We train on the reformulated dataset to investigate its effect on performance.

### Setup

In [None]:
task = "util_reformulated_datasets"

data_dir = '4_reformulated_datasets'

grid_search_results_file = f"{RUN_DIR}/{task}_grid_search_results.csv"

train_name = "util_train_no_test_overlap"
test_name = "util_test_easy_matched"
test_hard_name = "util_test_hard_matched"

### Run experiment

In [None]:
hyperparam_grid = {'model': ["roberta-large"], # ["bert-base-uncased", "bert-large-uncased", "roberta-large", "albert-xxlarge-v2"]
                   'ngpus': [1],
                   'weight_decay': [0.01],
                   'learning_rate': [1e-5, 3e-5],
                   'nepochs': [2, 4],
                   'batch_size': [8, 16],
                   'max_length': [64]}

# Store results of grid search
results_df = pd.DataFrame()

for run_index, hyperparams in enumerate(ParameterGrid(hyperparam_grid)):

  results = main(hyperparams, verbose=True, save=False)

  results_df = results_df.append(results, ignore_index=True)

# Save results of grid search to CSV
results_df.to_csv(grid_search_results_file, mode='a', index=False, header=not os.path.exists(grid_search_results_file))

## 2: Train on unmatching scenario pairs

We train on unmatching scenario pairs to investigate whether it is possible to improve the model's performance on these, since the original dataset contained only matching scenario pairs.



### Setup

In [None]:
task = "util_unmatching_subsplit"

data_dir = '4_reformulated_datasets/unmatching_subsplit'

grid_search_results_file = f"{RUN_DIR}/{task}_grid_search_results.csv"

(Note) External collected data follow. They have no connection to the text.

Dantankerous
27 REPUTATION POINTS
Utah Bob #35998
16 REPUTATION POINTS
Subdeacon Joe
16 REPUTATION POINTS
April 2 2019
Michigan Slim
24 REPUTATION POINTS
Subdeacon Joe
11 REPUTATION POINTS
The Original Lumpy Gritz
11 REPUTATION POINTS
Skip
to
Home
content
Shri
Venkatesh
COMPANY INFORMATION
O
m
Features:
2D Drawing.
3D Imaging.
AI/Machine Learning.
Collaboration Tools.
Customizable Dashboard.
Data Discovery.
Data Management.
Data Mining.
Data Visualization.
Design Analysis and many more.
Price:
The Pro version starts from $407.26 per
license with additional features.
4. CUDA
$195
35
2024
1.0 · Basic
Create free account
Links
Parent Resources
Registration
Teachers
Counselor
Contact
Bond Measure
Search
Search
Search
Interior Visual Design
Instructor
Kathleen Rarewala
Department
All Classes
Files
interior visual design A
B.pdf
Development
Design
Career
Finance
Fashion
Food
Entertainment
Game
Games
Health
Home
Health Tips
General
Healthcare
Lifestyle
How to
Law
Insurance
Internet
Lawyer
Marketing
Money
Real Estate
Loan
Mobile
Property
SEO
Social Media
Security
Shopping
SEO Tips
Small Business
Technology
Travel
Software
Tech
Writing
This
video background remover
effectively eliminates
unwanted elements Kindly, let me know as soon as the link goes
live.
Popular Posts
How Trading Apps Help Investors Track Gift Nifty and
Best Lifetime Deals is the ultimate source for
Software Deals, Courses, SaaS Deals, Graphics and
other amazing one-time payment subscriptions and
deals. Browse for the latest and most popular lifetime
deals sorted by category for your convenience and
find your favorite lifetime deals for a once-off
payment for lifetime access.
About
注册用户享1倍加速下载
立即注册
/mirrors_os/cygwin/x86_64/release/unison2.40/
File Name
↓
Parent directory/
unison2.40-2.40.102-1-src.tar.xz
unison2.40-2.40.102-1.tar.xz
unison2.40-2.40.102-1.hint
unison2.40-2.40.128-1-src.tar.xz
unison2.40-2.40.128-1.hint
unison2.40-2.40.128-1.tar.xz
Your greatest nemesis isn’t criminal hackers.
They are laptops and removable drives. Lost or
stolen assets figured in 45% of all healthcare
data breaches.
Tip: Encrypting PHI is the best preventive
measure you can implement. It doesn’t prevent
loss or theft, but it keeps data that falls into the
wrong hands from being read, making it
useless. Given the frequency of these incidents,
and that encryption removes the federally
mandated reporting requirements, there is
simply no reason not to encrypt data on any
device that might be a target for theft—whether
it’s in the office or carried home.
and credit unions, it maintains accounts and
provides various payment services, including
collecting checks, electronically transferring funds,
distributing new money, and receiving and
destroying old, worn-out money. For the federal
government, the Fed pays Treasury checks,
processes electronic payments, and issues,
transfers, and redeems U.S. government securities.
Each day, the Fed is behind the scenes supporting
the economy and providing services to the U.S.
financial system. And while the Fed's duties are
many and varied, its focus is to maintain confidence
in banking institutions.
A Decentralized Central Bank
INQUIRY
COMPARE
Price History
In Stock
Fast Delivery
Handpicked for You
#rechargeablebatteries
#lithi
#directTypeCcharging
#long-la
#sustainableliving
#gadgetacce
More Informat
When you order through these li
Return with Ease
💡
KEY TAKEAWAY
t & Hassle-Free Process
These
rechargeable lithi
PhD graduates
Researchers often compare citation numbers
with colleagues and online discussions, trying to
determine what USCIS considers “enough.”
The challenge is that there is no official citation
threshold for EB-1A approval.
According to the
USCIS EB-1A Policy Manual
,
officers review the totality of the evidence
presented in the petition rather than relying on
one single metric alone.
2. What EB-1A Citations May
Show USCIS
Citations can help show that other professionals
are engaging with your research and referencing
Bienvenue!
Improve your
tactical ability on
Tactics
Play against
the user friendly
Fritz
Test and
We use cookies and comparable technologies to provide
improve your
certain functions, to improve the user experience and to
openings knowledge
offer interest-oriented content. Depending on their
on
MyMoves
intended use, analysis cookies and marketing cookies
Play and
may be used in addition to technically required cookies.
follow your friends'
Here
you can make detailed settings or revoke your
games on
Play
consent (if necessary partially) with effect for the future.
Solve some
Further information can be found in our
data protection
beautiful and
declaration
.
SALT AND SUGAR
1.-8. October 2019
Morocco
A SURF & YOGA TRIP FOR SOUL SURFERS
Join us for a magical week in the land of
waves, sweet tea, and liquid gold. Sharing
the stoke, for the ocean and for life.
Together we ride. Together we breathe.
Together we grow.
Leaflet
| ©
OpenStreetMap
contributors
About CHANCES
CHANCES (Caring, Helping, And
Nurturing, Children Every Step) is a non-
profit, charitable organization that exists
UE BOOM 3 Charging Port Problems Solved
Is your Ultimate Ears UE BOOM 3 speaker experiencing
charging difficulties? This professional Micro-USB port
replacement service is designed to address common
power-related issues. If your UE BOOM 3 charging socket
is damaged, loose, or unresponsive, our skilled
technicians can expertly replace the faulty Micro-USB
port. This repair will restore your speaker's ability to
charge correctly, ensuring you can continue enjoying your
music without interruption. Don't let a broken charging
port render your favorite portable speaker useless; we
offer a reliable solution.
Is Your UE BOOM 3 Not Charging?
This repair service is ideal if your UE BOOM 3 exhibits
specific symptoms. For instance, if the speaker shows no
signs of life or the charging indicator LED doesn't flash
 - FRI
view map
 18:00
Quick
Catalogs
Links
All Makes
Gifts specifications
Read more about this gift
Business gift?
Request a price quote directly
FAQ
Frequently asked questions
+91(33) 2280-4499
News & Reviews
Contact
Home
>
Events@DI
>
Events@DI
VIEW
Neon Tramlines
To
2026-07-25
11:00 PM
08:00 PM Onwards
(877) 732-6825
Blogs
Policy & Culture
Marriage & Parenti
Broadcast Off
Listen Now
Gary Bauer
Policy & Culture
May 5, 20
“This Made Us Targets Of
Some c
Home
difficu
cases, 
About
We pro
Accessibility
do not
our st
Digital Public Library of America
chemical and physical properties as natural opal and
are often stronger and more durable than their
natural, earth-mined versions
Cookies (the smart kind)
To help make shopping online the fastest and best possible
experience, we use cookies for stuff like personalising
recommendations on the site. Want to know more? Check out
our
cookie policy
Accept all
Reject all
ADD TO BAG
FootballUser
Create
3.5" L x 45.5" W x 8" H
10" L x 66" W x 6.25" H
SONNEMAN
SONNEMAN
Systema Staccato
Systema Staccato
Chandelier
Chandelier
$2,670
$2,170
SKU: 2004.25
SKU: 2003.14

train_name = "trainsplit_unmatched_no_test_overlap"
test_name = "testsplit_unmatched"
test_hard_name = None

### Run experiment

In [None]:
hyperparam_grid = {'model': ["roberta-large"], # ["bert-base-uncased", "bert-large-uncased", "roberta-large", "albert-xxlarge-v2"]
                   'ngpus': [1],
                   'weight_decay': [0.01],
                   'learning_rate': [1e-5, 3e-5],
                   'nepochs': [2, 4],
                   'batch_size': [8, 16],
                   'max_length': [64]}

# Store results of grid search
results_df = pd.DataFrame()

for run_index, hyperparams in enumerate(ParameterGrid(hyperparam_grid)):

  results = main(hyperparams, verbose=True, save=False)

  results_df = results_df.append(results, ignore_index=True)

# Save results of grid search to CSV
results_df.to_csv(grid_search_results_file, mode='a')

## 3: Train on matching and unmatching scenario pairs

We train on a combined dataset of matching and unmatching scenario pairs, to investigate whether the performance on each can be improved.

### Combine datasets

In [None]:
# Combine training datasets

df1 = pd.read_csv("4_reformulated_datasets/util_train_no_test_overlap.csv", header=None)
df2 = pd.read_csv("4_reformulated_datasets/unmatching_subsplit/trainsplit_unmatched_no_test_overlap.csv", header=None)

df_combined = pd.concat([df1, df2], axis=0)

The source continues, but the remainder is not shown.